My point being that focusing on what exist today as a platform for tomorrow is not a good idea. Make it work today, and surely it will work tomorrow (backward-compatibility is especially valued by Microsoft, Apple is not bad it seems and Linux is very liberal about making it work as you want).
There is, yes, one thing that you can do. Attach your technology to something that just won't (likely) die, such as Javascript. I'm serious, Javascript VMs are getting terribly efficient nowdays and are just going to get better, plus everyone loves it so it's not going to dissappear suddenly. If needing more efficiency/features, maybe target the CRL or JVM?
Also I believe multithreading will become more and more of an issue. I have a gut feeling the number of processor cores will have a Moore's law of their own. And architectures are more than likely to change, from the looks of the cloud buzz.
PS: In any case, I belive C optimizations of the past are still quite valid under modern compilers!

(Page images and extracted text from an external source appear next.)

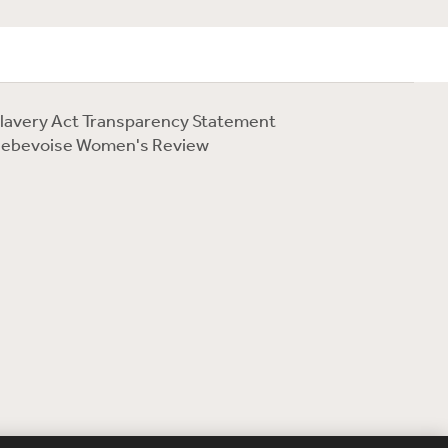
lavery Act Transparency Statement
ebevoise Women's Review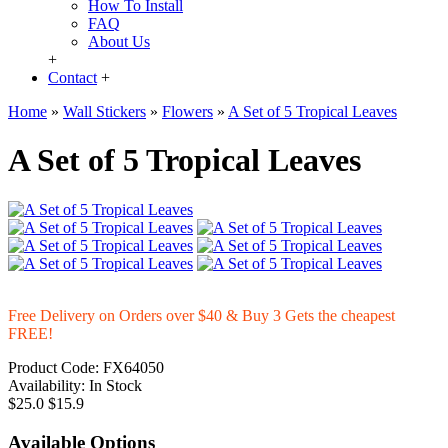
How To Install
FAQ
About Us
+
Contact
+
Home
»
Wall Stickers
»
Flowers
»
A Set of 5 Tropical Leaves
A Set of 5 Tropical Leaves
Free Delivery on Orders over $40 & Buy 3 Gets the cheapest
FREE!
Product Code:
FX64050
Availability:
In Stock
$25.0
$15.9
Available Options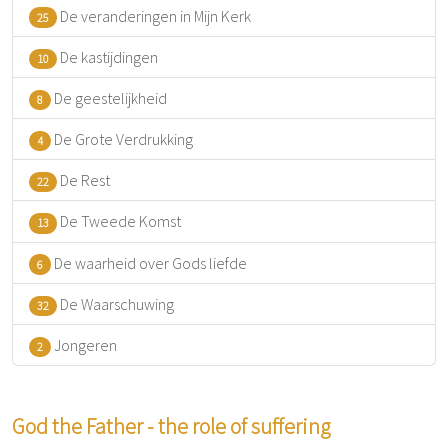
De veranderingen in Mijn Kerk
25
De kastijdingen
10
De geestelijkheid
8
De Grote Verdrukking
4
De Rest
22
De Tweede Komst
13
De waarheid over Gods liefde
6
De Waarschuwing
32
Jongeren
2
God the Father - the role of suffering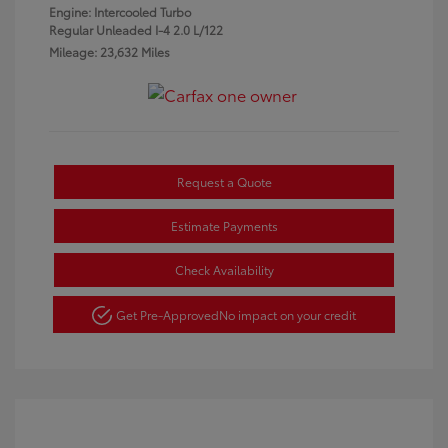
Engine: Intercooled Turbo
Regular Unleaded I-4 2.0 L/122
Mileage: 23,632 Miles
Request a Quote
Estimate Payments
Check Availability
Get Pre-Approved
No impact on your credit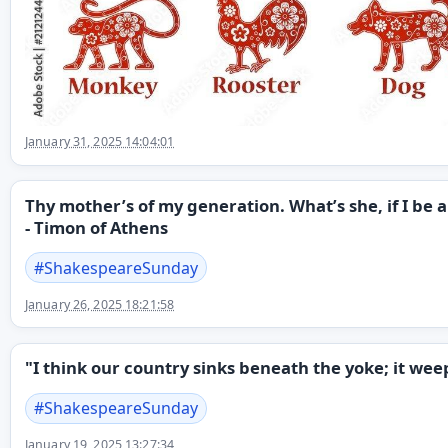
January 31, 2025 14:04:01
Thy mother’s of my generation. What’s she, if I be 
- Timon of Athens
#
ShakespeareSunday
January 26, 2025 18:21:58
"I think our country sinks beneath the yoke; it we
#
ShakespeareSunday
January 19, 2025 13:27:34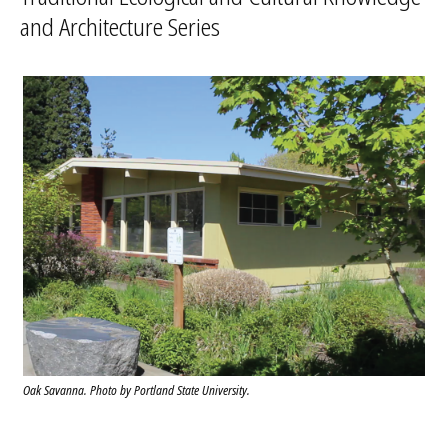
and Architecture Series
Oak Savanna. Photo by Portland State University.
ITECK Center. Photo by Ron Acob.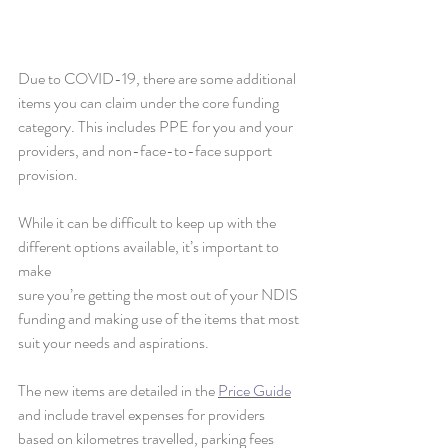
Due to COVID-19, there are some additional 
items you can claim under the core funding 
category. This includes PPE for you and your 
providers, and non-face-to-face support 
provision. 
While it can be difficult to keep up with the 
different options available, it’s important to 
make
sure you’re getting the most out of your NDIS 
funding and making use of the items that most 
suit your needs and aspirations. 
The new items are detailed in the 
Price Guide
and include travel expenses for providers 
based on kilometres travelled, parking fees 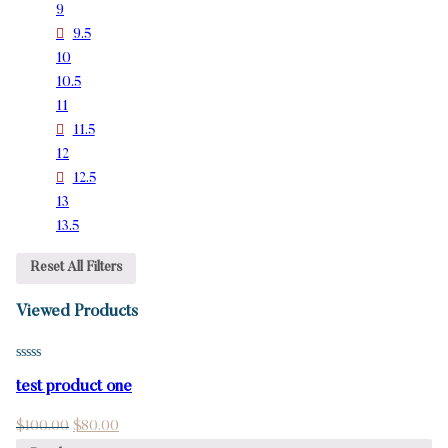
9
9.5
10
10.5
11
11.5
12
12.5
13
13.5
Reset All Filters
Viewed Products
test product one
$
100.00
$
80.00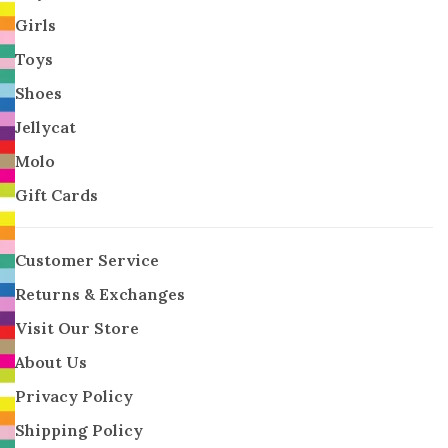
Girls
Toys
Shoes
Jellycat
Molo
Gift Cards
Customer Service
Returns & Exchanges
Visit Our Store
About Us
Privacy Policy
Shipping Policy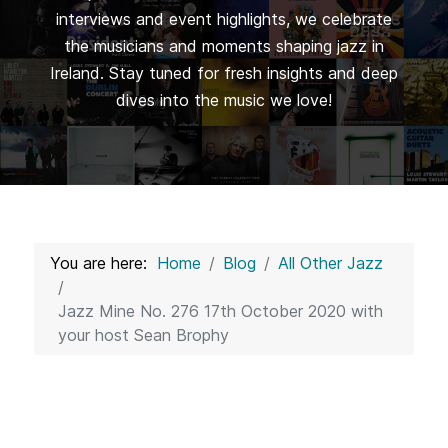
interviews and event highlights, we celebrate
the musicians and moments shaping jazz in
Ireland. Stay tuned for fresh insights and deep
dives into the music we love!
You are here:
Home
Blog
All Other Jazz
Jazz Mine No. 276 17th October 2020 with
your host Sean Brophy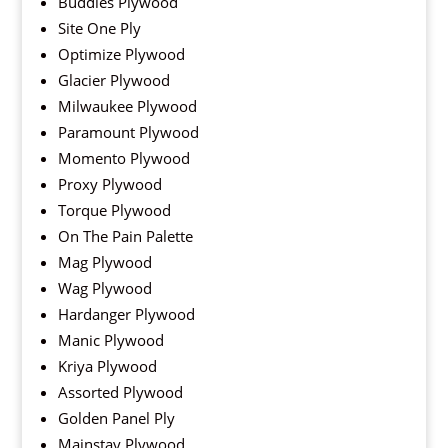
Buddies Plywood
Site One Ply
Optimize Plywood
Glacier Plywood
Milwaukee Plywood
Paramount Plywood
Momento Plywood
Proxy Plywood
Torque Plywood
On The Pain Palette
Mag Plywood
Wag Plywood
Hardanger Plywood
Manic Plywood
Kriya Plywood
Assorted Plywood
Golden Panel Ply
Mainstay Plywood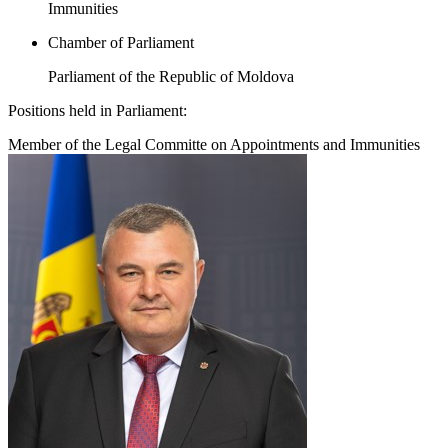
Immunities
Chamber of Parliament
Parliament of the Republic of Moldova
Positions held in Parliament:
Member of the Legal Committe on Appointments and Immunities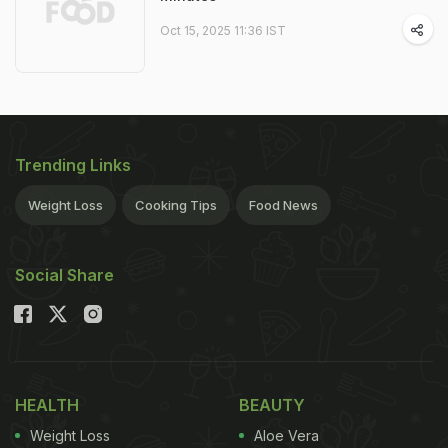
Oct 15, 2025 11:36 IST
Trending Links
Weight Loss
Cooking Tips
Food News
Social Share
HEALTH
BEAUTY
Weight Loss
Aloe Vera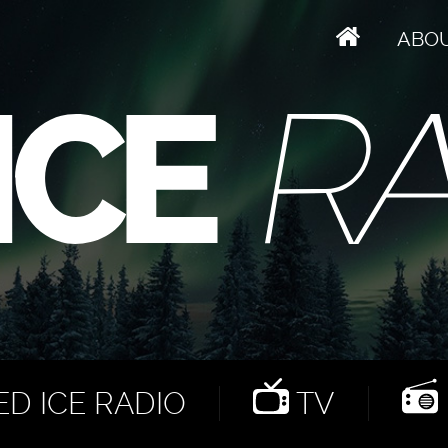
ABO
D ICE RADIO
TV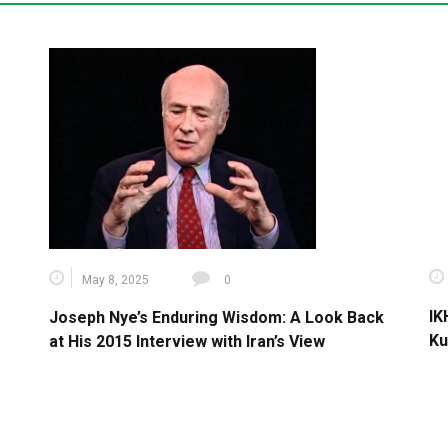
May 8, 2025
0
IK
Joseph Nye’s Enduring Wisdom: A Look Back
Ku
at His 2015 Interview with Iran’s View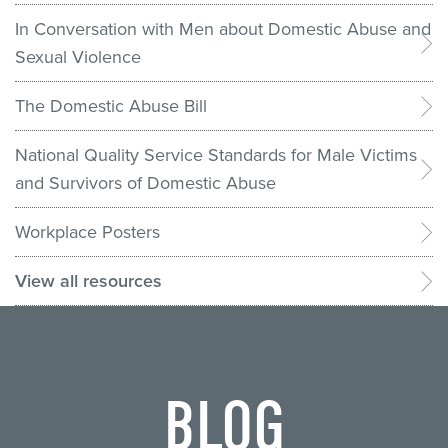
In Conversation with Men about Domestic Abuse and
Sexual Violence
The Domestic Abuse Bill
National Quality Service Standards for Male Victims
and Survivors of Domestic Abuse
Workplace Posters
View all resources
BLOG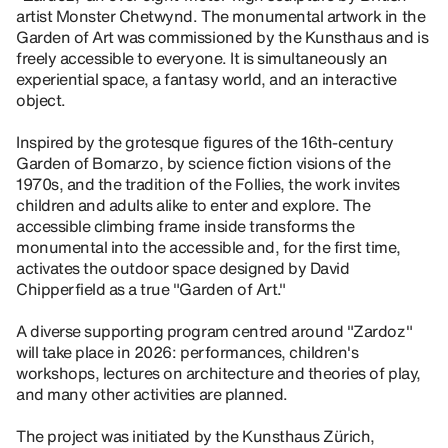
artist Monster Chetwynd. The monumental artwork in the
Garden of Art was commissioned by the Kunsthaus and is
freely accessible to everyone. It is simultaneously an
experiential space, a fantasy world, and an interactive
object.
Inspired by the grotesque figures of the 16th-century
Garden of Bomarzo, by science fiction visions of the
1970s, and the tradition of the Follies, the work invites
children and adults alike to enter and explore. The
accessible climbing frame inside transforms the
monumental into the accessible and, for the first time,
activates the outdoor space designed by David
Chipperfield as a true "Garden of Art."
A diverse supporting program centred around "Zardoz"
will take place in 2026: performances, children's
workshops, lectures on architecture and theories of play,
and many other activities are planned.
The project was initiated by the Kunsthaus Zürich,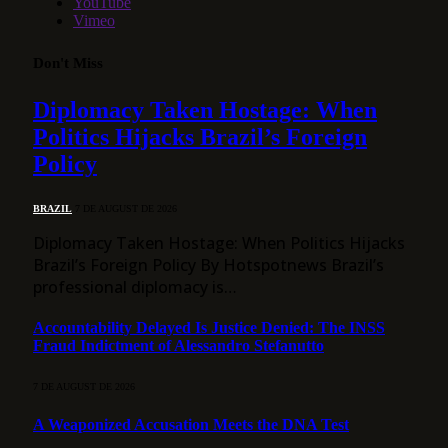
YouTube
Vimeo
Don't Miss
Diplomacy Taken Hostage: When
Politics Hijacks Brazil’s Foreign
Policy
BRAZIL
7 DE AUGUST DE 2026
Diplomacy Taken Hostage: When Politics Hijacks
Brazil’s Foreign Policy By Hotspotnews Brazil’s
professional diplomacy is…
Accountability Delayed Is Justice Denied: The INSS
Fraud Indictment of Alessandro Stefanutto
7 DE AUGUST DE 2026
A Weaponized Accusation Meets the DNA Test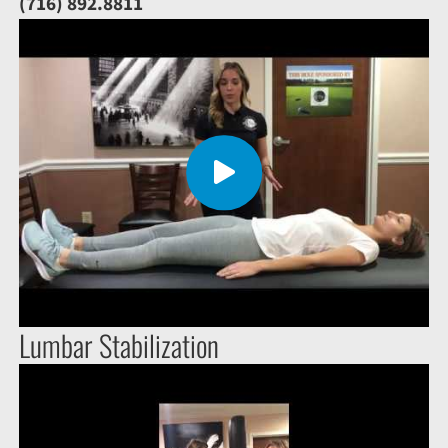
(716) 892.8811
Lumbar Stabilization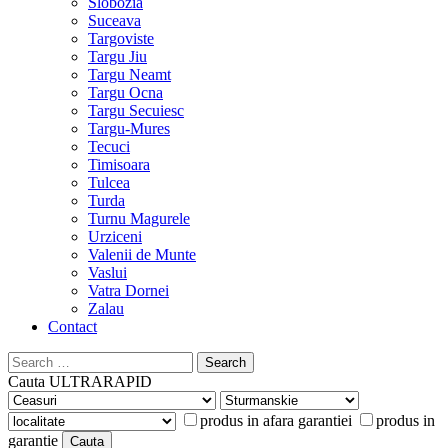
Slobozia
Suceava
Targoviste
Targu Jiu
Targu Neamt
Targu Ocna
Targu Secuiesc
Targu-Mures
Tecuci
Timisoara
Tulcea
Turda
Turnu Magurele
Urziceni
Valenii de Munte
Vaslui
Vatra Dornei
Zalau
Contact
Search
for:
Cauta
ULTRARAPID
produs in afara garantiei
produs in
garantie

I would stick to that language that you use for generating that language. You can generate and compile Java code in Java, Python code in Python, C# in C#, and even Lisp in Lisp, etc.
But it is not clear whether such languages are sufficiently fast for you. For top speed I would choose to generate C++ and use GCC for compilation.
Why not use something like SpiderMonkey or Rhino (JavaScript support in Java or C++). You can export your objects to JavaScript namespaces, and your users don't have to compile anything.
Embed an interpreter for a language like Lua/Scheme into your program, and generate code in that language.